Este tipo de fratura, em sua maioria, é de tratamento conservador, com órtese rígida e, eventualmente cirúrgico. A abordagem cirúrgica, quando necessária, pode ser tanto por via anterior quanto por via posterior.

Fraturas do processo odontóide da segunda vértebra cervical : fratura comum. E muito frequente em idosos. O tipo 2 é o tipo mais associado à cirurgia. A depender do direcionamento do traço de fratura, porte físico do paciente e, integridade ou não do ligamento transverso do atlas, a cirurgia pode ser realizada por via anterior ou posterior.

Lesões do odontóide (pannus) , subluxações C1C2 e cranial settling : comuns em pacientes com artrite reumatoide. A mortalidade é extremamente alta caso não realize-se a cirurgia.

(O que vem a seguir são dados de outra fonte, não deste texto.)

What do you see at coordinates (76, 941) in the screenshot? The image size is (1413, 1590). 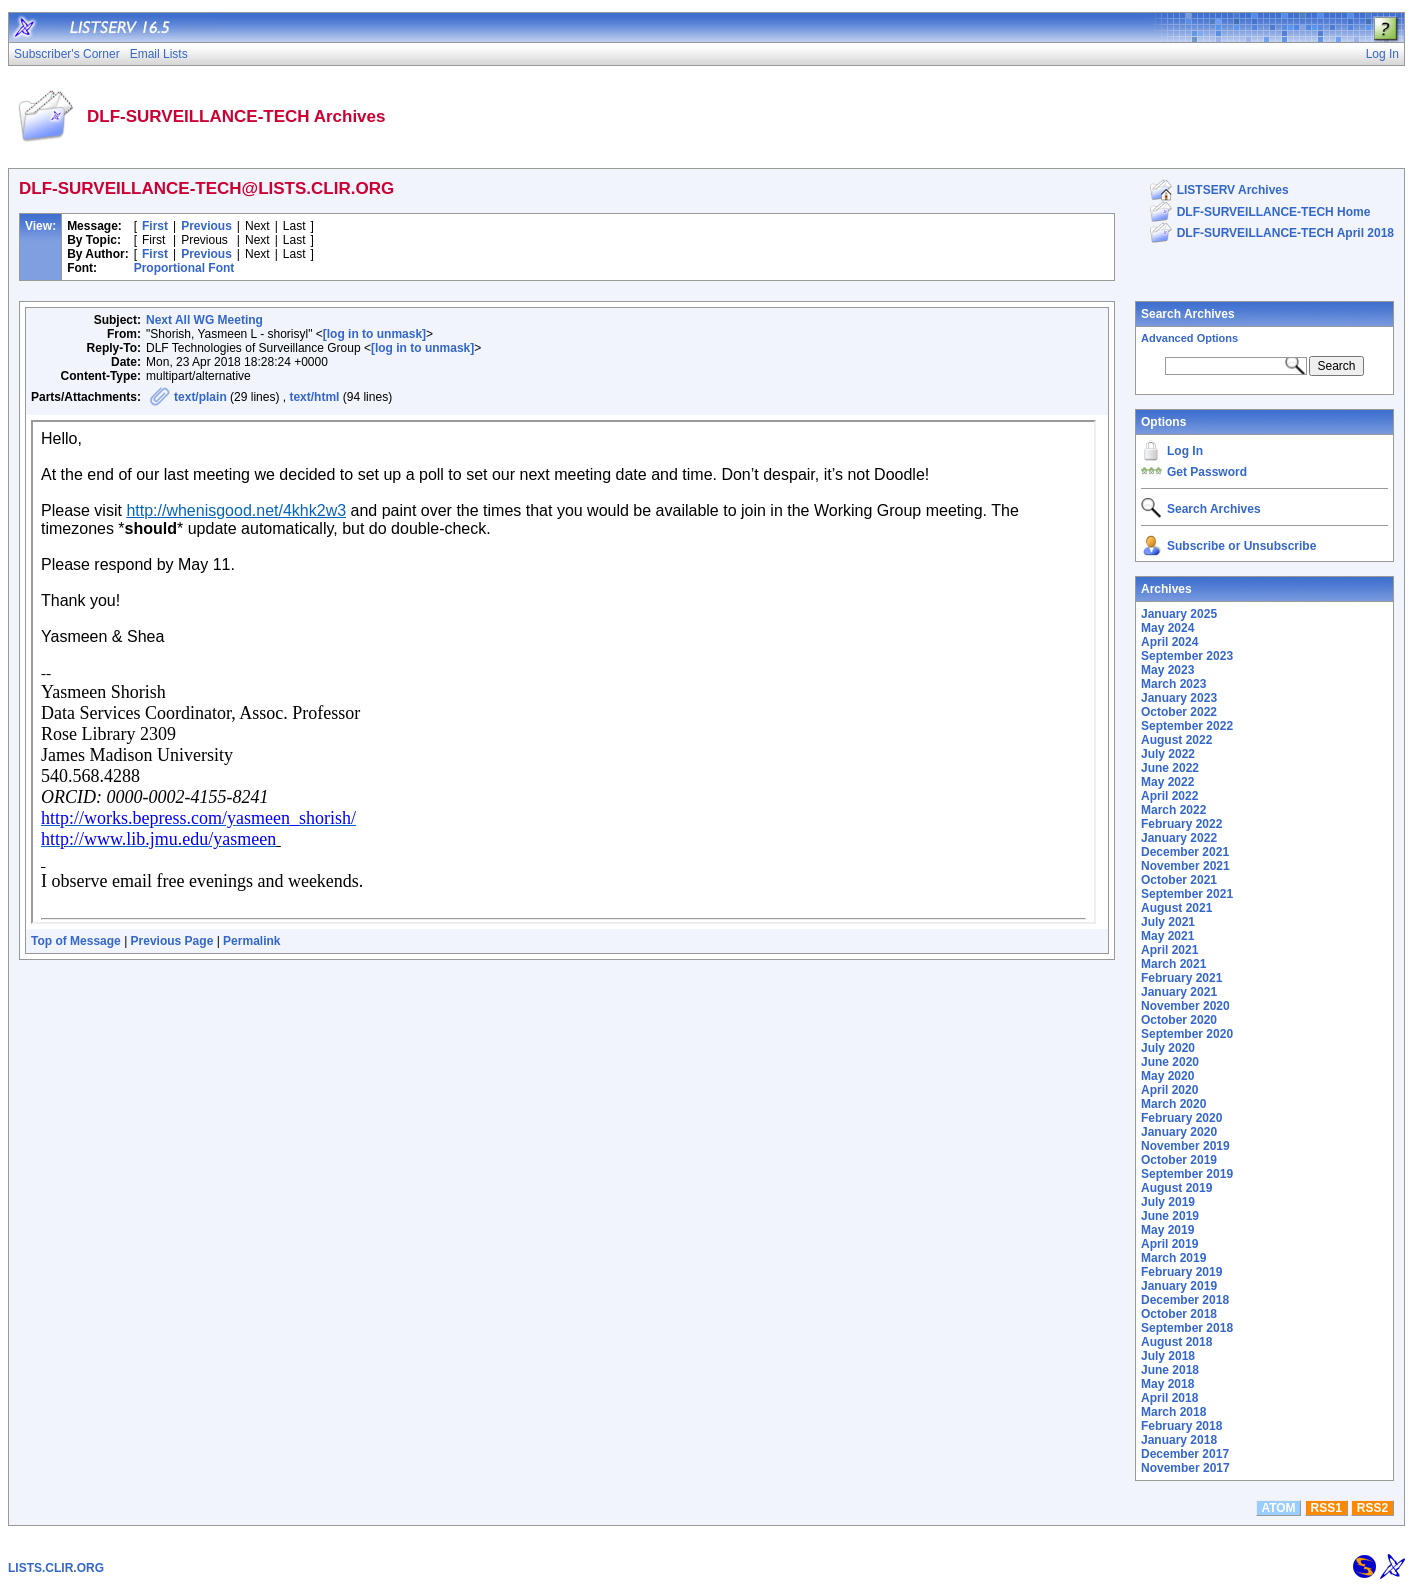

Invaginação basilar: congênita e progressiva em alguns casos. Pode estar associado à má-formação de Arnold-Chiari tipo 1. Em todos os casos que descrevi acima, destaco que é necessário uma união entre conhecimento teórico e muita prática. Mas, em invaginações basilares, nas quais, a coluna cervical insinua-se para o interior do crânio, o conhecimento deve ser PLENO. Quando escrevo PLENO quero me fazer entender da seguinte forma: não basta ter noção da anatomia da região e dominar uma ou duas técnicas de correção cirúrgica. 

A distorção anatômica causada pela progressão da doença já bastaria para causar dificuldades no planejamento cirúrgico e, principalmente, no intraoperatório. Porém a situação torna-se muito mais severa pois, tais patologias são acompanhadas de inúmeras variações anatômicas (principalmente da artéria vertebral) e, ocorrem muitas vezes em pacientes idosos e debilitados pelo déficit motor causado pela compressão bulbo-medular.

Deve-se conhecer todas as opções técnicas para tais procedimentos, a versatilidade nestas situações é de suma importância para um adequado desfecho cirúrgico. 

Nos utilizamos de algumas opções técnica. São elas: utilização de C1 em praticamente todas as artrodeses, uso de mais de uma técnica de passagem de parafusos em C2 para evitar falência do implante, uso de parafuso condilar e uso de CAGES entre C1 e C2.

Mas independente de todas essas características e cuidados, trata-se doença grave com risco cirúrgico alto, porém quando existe indicação cirúrgica e o paciente possuir condições clínicas para tal, devem ser operadas, pois o benefício supera o risco.